L’entité Bourgogne semble ne pas manquer d’atouts en dépit de ses handicaps naturels. En effet, pour le passionné de Saône-et-Loire qu’est Jean-Pierre Sylla, la Bourgogne est « une terre bien née ». Carrefour multiple, tant sur le plan climatique qu’hydrologique, géologique sans oublier les voies de communication. On le dit souvent : la Saône-et-Loire est une petite France en miniature avec sa diversité de paysages et d’agricultures. De tout temps, le département a bénéficié d’une réputation « d’excellence » agricole. Bétail et vins notamment étaient primés dans les concours nationaux et abondamment exportés vers les grands centres urbains situés aux portes de la région. Aujourd’hui, le territoire départemental brille par une "économie plurielle" (35 % élevage, 28 % viticulture…). « Une règle d’or qui a permis de repousser la spécialisation et qui représente le meilleur amortisseur face aux crises », estimait Jean-Pierre Sylla. L’intervenant pointait également la notion de terroir : « la Saône-et-Loire est tout de même le neuvième département français en nombre d’AOC ! Une qualité que le consommateur acceptera toujours de payer un peu plus cher », estimait l’invité. Plus tard, le président du conseil général, Rémi Chaintron, soulignera que certes la Saône-et-Loire est le septième département français en nombre d'AOC, mais il est le premier d'entre eux en matière de diversité des appellations, lesquelles concernent toutes les filières locales : viande, volaille, vin, fromages, beurre et crème...

Cessons d’être modeste !


« Votre modèle est le bon, mais vous souffrez de trop de modestie ! », lançait Jean-Pierre Sylla. « Vous avez une véritable vitrine, un domaine d’excellence. Vous représentez 65 % de la surface du département ! En emploi, l’agriculture pèse aussi lourd que le BTP ! La lisibilité des filières, c’est le territoire. Le mot d’ordre, c’est la qualité ! », concluait Jean-Pierre Sylla.
Derrière ce discours enthousiaste, quelques bémols ont tout de même été émis. Luc Jeannin rappelait pour sa part que si le département était encore assez diversifié, la Pac de 92 et l’alourdissement des normes avaient tout de même poussé les agriculteurs à la spécialisation contre leur gré. L’éleveur de Saint-Eugène regrettait également que le progrès technique accompli par les exploitations soit aujourd’hui à l’origine d’une condamnation injuste de la part société.
« L’identité Bourgogne, cela fait plus de dix ans qu’on essaie d’en faire profiter la viande charolaise avec une demande en IGP. Or on n’y arrive pas ! », tempérait Emmanuel Bernard, responsable allaitant dans la Nièvre. « Les produits, la qualité, les savoir-faire, les idées on les a ! Mais nous souffrons d’un "cancer" administratif qui nous empêche de faire les choses. Qu’on nous donne les moyens et nous ferons ! », concluait Emmanuel Bernard.
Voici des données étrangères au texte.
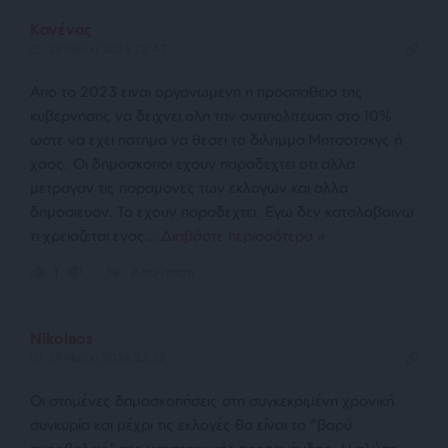
Κανένας
29 Μαΐου 2026 22:47
Απο το 2023 ειναι οργανωμενη η προσπαθεια της
κυβερνησης να δειχνει ολη την αντιπολιτευση στο 10%
ωστε να εχει πατημα να θεσει το διλημμα Μητσοτακγς ή
χαος. Οι δημοσκοποι εχουν παραδεχτει οτι αλλα
μετραγαν τις παραμονες των εκλογων και αλλα
δημοσιευαν. Το εχουν παραδεχτει. Εγω δεν καταλαβαινω
τι χρειαζεται ενας
…
Διαβάστε περισσότερα »
Απάντηση
1
Nikolaos
29 Μαΐου 2026 23:22
Οι στημένες δημοσκοπήσεις στη συγκεκριμένη χρονική
συγκυρία και μέχρι τις εκλογές θα είναι το “βαρύ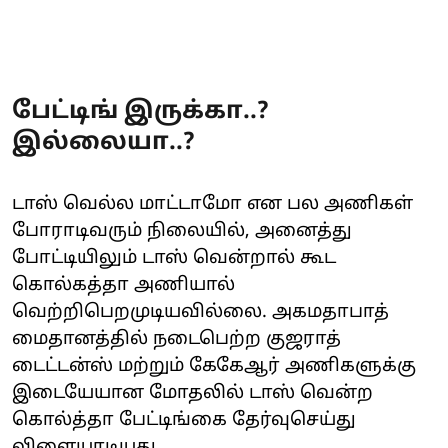
பேட்டிங் இருக்கா..?
இல்லையா..?
டாஸ் வெல்ல மாட்டாமோ என பல அணிகள்
போராடிவரும் நிலையில், அனைத்து
போட்டியிலும் டாஸ் வென்றால் கூட
கொல்கத்தா அணியால்
வெற்றிபெறமுடியவில்லை. அகமதாபாத்
மைதானத்தில் நடைபெற்ற குஜராத்
டைட்டன்ஸ் மற்றும் கேகேஆர் அணிகளுக்கு
இடையேயான மோதலில் டாஸ் வென்ற
கொல்த்தா பேட்டிங்கை தேர்வுசெய்து
விளையாடியது.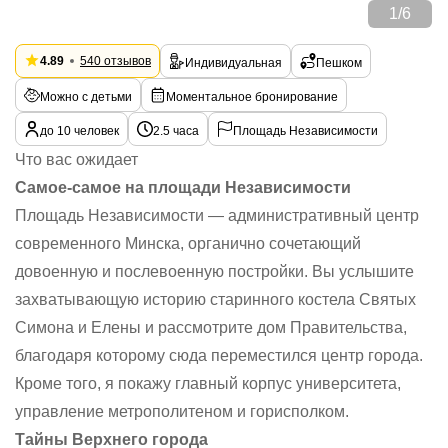
1
/
6
4.89
540 отзывов
Индивидуальная
Пешком
Можно с детьми
Моментальное бронирование
до 10 человек
2.5 часа
Площадь Независимости
Что вас ожидает
Самое-самое на площади Независимости
Площадь Независимости — административный центр
современного Минска, органично сочетающий
довоенную и послевоенную постройки. Вы услышите
захватывающую историю старинного костела Святых
Симона и Елены и рассмотрите дом Правительства,
благодаря которому сюда переместился центр города.
Кроме того, я покажу главный корпус университета,
управление метрополитеном и горисполком.
Тайны Верхнего города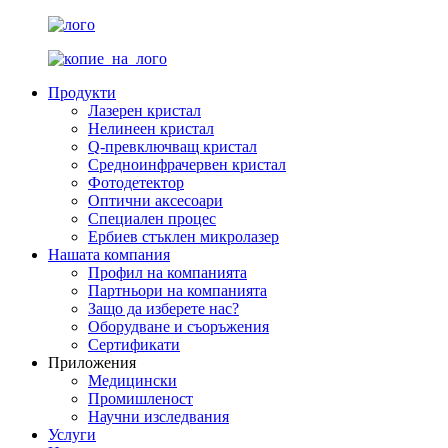
Продукти
Лазерен кристал
Нелинеен кристал
Q-превключващ кристал
Средноинфрачервен кристал
Фотодетектор
Оптични аксесоари
Специален процес
Ербиев стъклен микролазер
Нашата компания
Профил на компанията
Партньори на компанията
Защо да изберете нас?
Оборудване и съоръжения
Сертификати
Приложения
Медицински
Промишленост
Научни изследвания
Услуги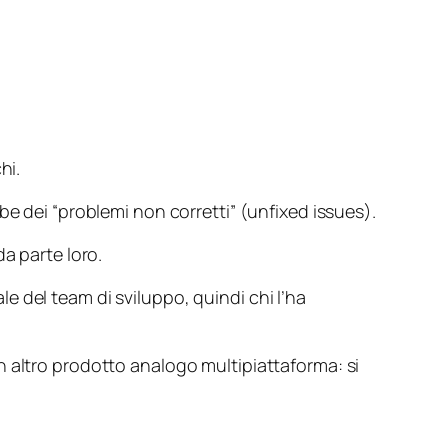
hi.
e dei “problemi non corretti” (
unfixed issues
).
a parte loro.
ale del team di sviluppo, quindi chi l’ha
n altro prodotto analogo multipiattaforma: si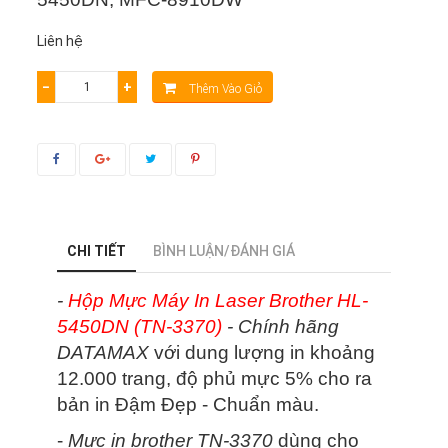
Liên hệ
−
+
Thêm Vào Giỏ
CHI TIẾT
BÌNH LUẬN/ĐÁNH GIÁ
-
Hộp Mực Máy In Laser Brother HL-
5450DN (TN-3370)
- Chính hãng
DATAMAX
với dung lượng in khoảng
12.000 trang, độ phủ mực 5% cho ra
bản in Đậm Đẹp - Chuẩn màu.
-
Mực in brother TN-3370
dùng cho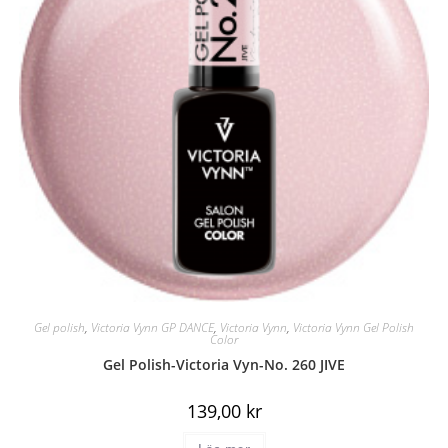
Gel polish
,
Victoria Vynn GP DANCE
,
Victoria Vynn
,
Victoria Vynn Gel Polish
Color
Gel Polish-Victoria Vyn-No. 260 JIVE
139,00
kr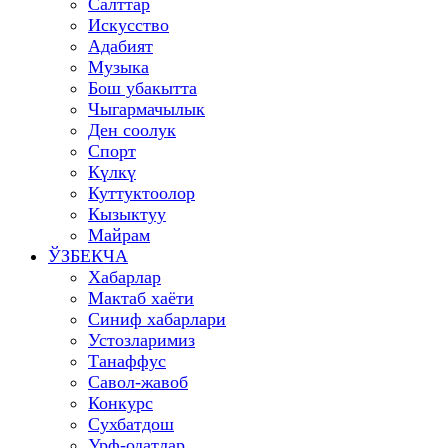
Салттар
Искусство
Адабият
Музыка
Бош убакытта
Чыгармачылык
Ден соолук
Спорт
Күлкү
Куттуктоолор
Кызыктуу
Майрам
ЎЗБЕКЧА
Хабарлар
Мактаб хаёти
Синиф хабарлари
Устозларимиз
Танаффус
Савол-жавоб
Конкурс
Сухбатдош
Урф-одатлар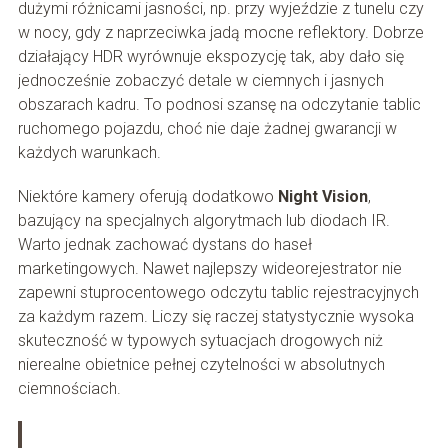
dużymi różnicami jasności, np. przy wyjeździe z tunelu czy
w nocy, gdy z naprzeciwka jadą mocne reflektory. Dobrze
działający HDR wyrównuje ekspozycję tak, aby dało się
jednocześnie zobaczyć detale w ciemnych i jasnych
obszarach kadru. To podnosi szansę na odczytanie tablic
ruchomego pojazdu, choć nie daje żadnej gwarancji w
każdych warunkach.
Niektóre kamery oferują dodatkowo
Night Vision
,
bazujący na specjalnych algorytmach lub diodach IR.
Warto jednak zachować dystans do haseł
marketingowych. Nawet najlepszy wideorejestrator nie
zapewni stuprocentowego odczytu tablic rejestracyjnych
za każdym razem. Liczy się raczej statystycznie wysoka
skuteczność w typowych sytuacjach drogowych niż
nierealne obietnice pełnej czytelności w absolutnych
ciemnościach.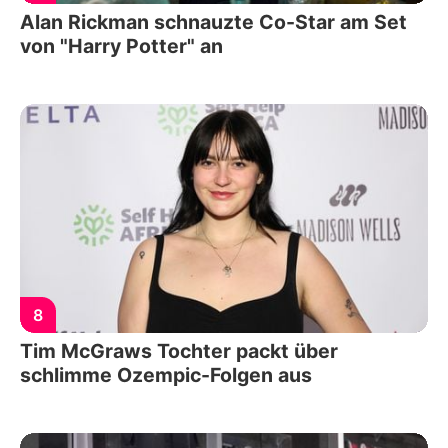
Alan Rickman schnauzte Co-Star am Set
von "Harry Potter" an
8
Tim McGraws Tochter packt über
schlimme Ozempic-Folgen aus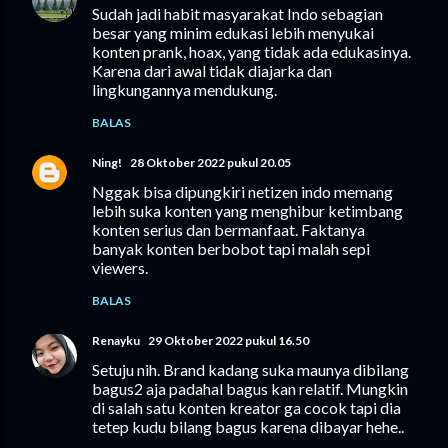
Sudah jadi habit masyarakat Indo sebagian
besar yang minim edukasi lebih menyukai
konten prank, hoax, yang tidak ada edukasinya.
Karena dari awal tidak diajarka dan
lingkungannya mendukung.
BALAS
Ning!
28 Oktober 2022 pukul 20.05
Nggak bisa dipungkiri netizen indo memang
lebih suka konten yang menghibur ketimbang
konten serius dan bermanfaat. Faktanya
banyak konten berbobot tapi malah sepi
viewers.
BALAS
Renayku
29 Oktober 2022 pukul 16.50
Setuju nih. Brand kadang suka maunya dibilang
bagus2 aja padahal bagus kan relatif. Mungkin
di salah satu konten kreator ga cocok tapi dia
tetep kudu bilang bagus karena dibayar hehe..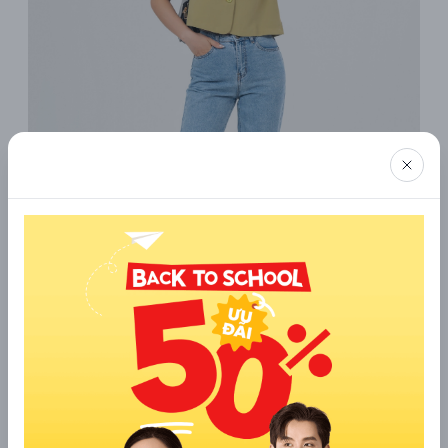
Sơ mi croptop phối cùng quần jeans
Bằng cách này, nàng có thể linh hoạt biến đổi phong cách của
mình từ nơi làm việc đến những buổi hẹn hò cuối tuần, mang
đến sự tự tin và thoải mái mọi lúc.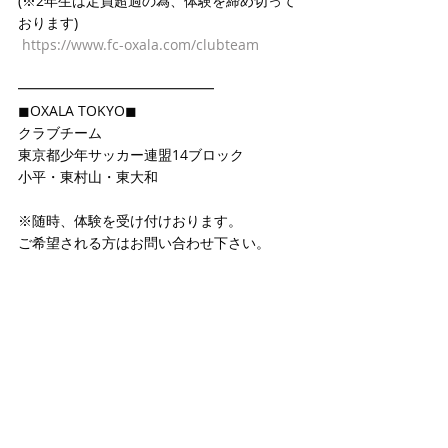
(※2年生は定員超過の為、体験を締め切って
おります)
https://www.fc-oxala.com/clubteam
━━━━━━━━━━━━━━
◼OXALA TOKYO◼
クラブチーム
東京都少年サッカー連盟14ブロック
小平・東村山・東大和
※随時、体験を受け付けおります。
ご希望される方はお問い合わせ下さい。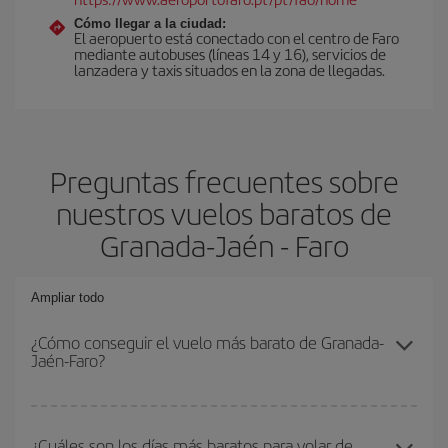
Cómo llegar a la ciudad:
El aeropuerto está conectado con el centro de Faro
mediante autobuses (líneas 14 y 16), servicios de
lanzadera y taxis situados en la zona de llegadas.
Preguntas frecuentes sobre
nuestros vuelos baratos de
Granada-Jaén - Faro
Ampliar todo
¿Cómo conseguir el vuelo más barato de Granada-
Jaén-Faro?
Podrás ahorrar en tu billete de avión de Granada-Jaén-Faro-dest y
conseguir el vuelo más barato si evitas temporadas altas,
¿Cuáles son los días más baratos para volar de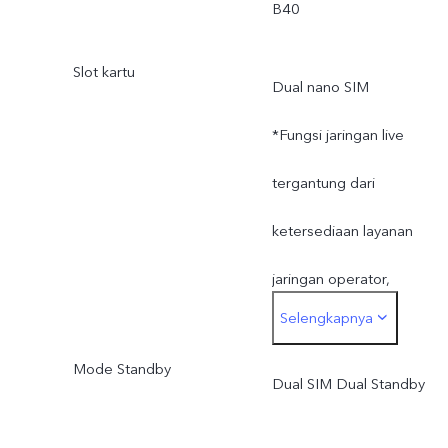
B40
Slot kartu
Dual nano SIM
*Fungsi jaringan live
tergantung dari
ketersediaan layanan
jaringan operator,
Selengkapnya
ketentuan dan hukum yan
Mode Standby
berlaku, dukungan
Dual SIM Dual Standby
infrastrukstur dan versi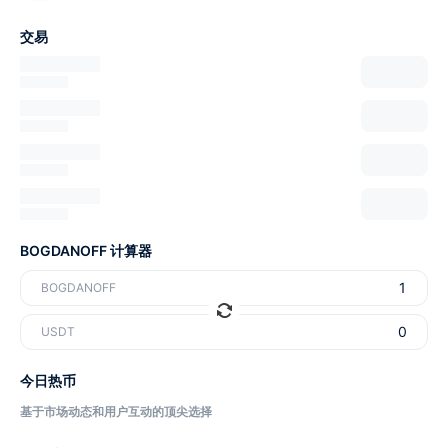
交易
BOGDANOFF 计算器
BOGDANOFF
USDT
今日热币
基于市场动态和用户互动的顶尖选择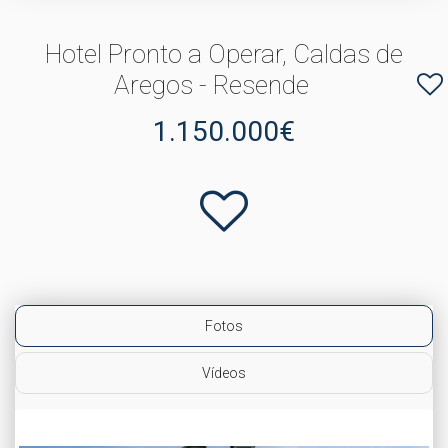
Hotel Pronto a Operar, Caldas de
Aregos - Resende
1.150.000€
Fotos
Vídeos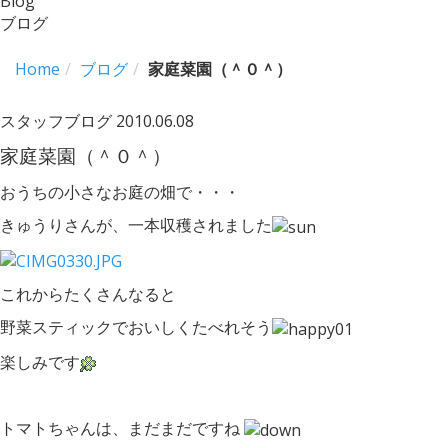
Blog
ブログ
Home
ブログ
家庭菜園（＾０＾）
スタッフブログ
2010.06.08
家庭菜園（＾０＾）
おうちの小さなお庭の畑で・・・
きゅうりさんが、一本収穫されました
これからたくさんなると
野菜スティックでおいしくたべれそう
楽しみです
トマトちゃんは、まだまだですね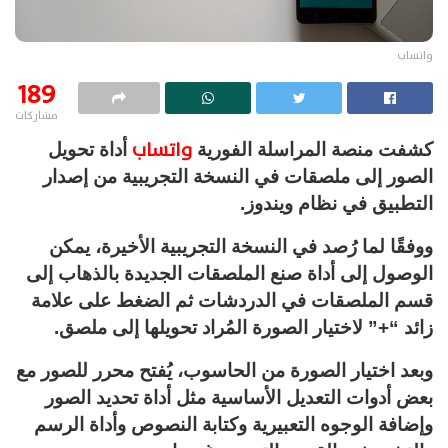
واتساب
189
مشاركات
واتساب
كشفت منصة المراسلة الفورية
أداة تحويل
الصور إلى ملصقات في النسخة التجريبية من إصدار
التطبيق في نظام ويندوز.
ووفقًا لما رُصد في النسخة التجريبية الأخيرة، يمكن
الوصول إلى أداة صنع الملصقات الجديدة بالذهاب إلى
قسم الملصقات في الدردشات ثم الضغط على علامة
زائد “+” لاختيار الصورة المُراد تحويلها إلى ملصق.
وبعد اختيار الصورة من الحاسوب، يُفتح محرر للصور مع
بعض أدوات التعديل الأساسية مثل أداة تحديد الصور
وإضافة الوجوه التعبيرية وكتابة النصوص وأداة الرسم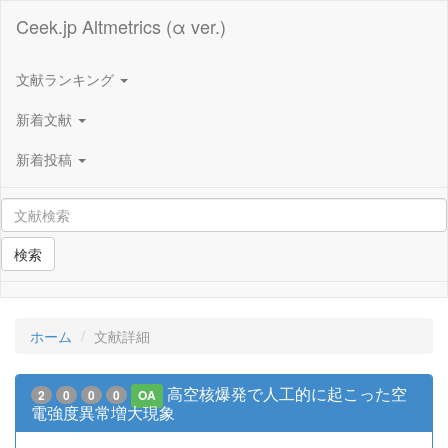
Ceek.jp Altmetrics (α ver.)
文献ランキング
新着文献
新着投稿
検索
ホーム
文献詳細
高空核爆発で人工的に起こった空
2
0
0
0
OA
電強度異常増大現象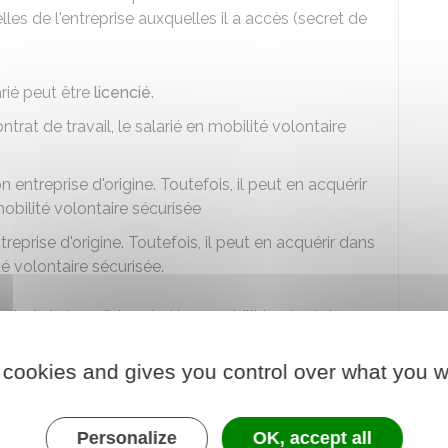
les de l'entreprise auxquelles il a accès (secret de
arié peut être
licencié
.
rat de travail, le salarié en mobilité volontaire
 entreprise d'origine. Toutefois, il peut en acquérir
obilité volontaire sécurisée
reprise d'origine. Toutefois, il peut en acquérir dans
é volontaire sécurisée.
rat de travail, le salarié en mobilité volontaire
 cookies and gives you control over what you w
'effectif de son entreprise d'origine
des
représentants du personnel (CSE)
. Cependant, il
ctions.
Personalize
OK, accept all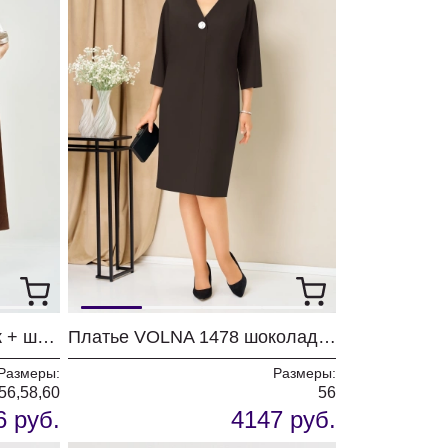
Платье Vi oro 1308 песок + шоколад
Платье VOLNA 1478 шоколадно-коричневый
Размеры:
Размеры:
56,58,60
56
6 руб.
4147 руб.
Arnaud Rondeau, céréalier dans l’Yonne


« Nous pouvons faire des choses ensemble »


« J’espère que cette Pac pourra permettre de faire coexister nos productions différentes et qu’aucune ne vienne phagocyter l’autre. 50 % de ma production de céréales va à l’élevage. J’ai besoin d’éleveurs à proximité pour écouler ma récolte. Sans clients à proximité, je n’ai pas d’avenir. Nous avons vécu l’expérience de la paille. Nous savons que nous pouvons faire des choses ensemble ! », synthétisait Arnaud Rondeau, céréalier dans l’Yonne.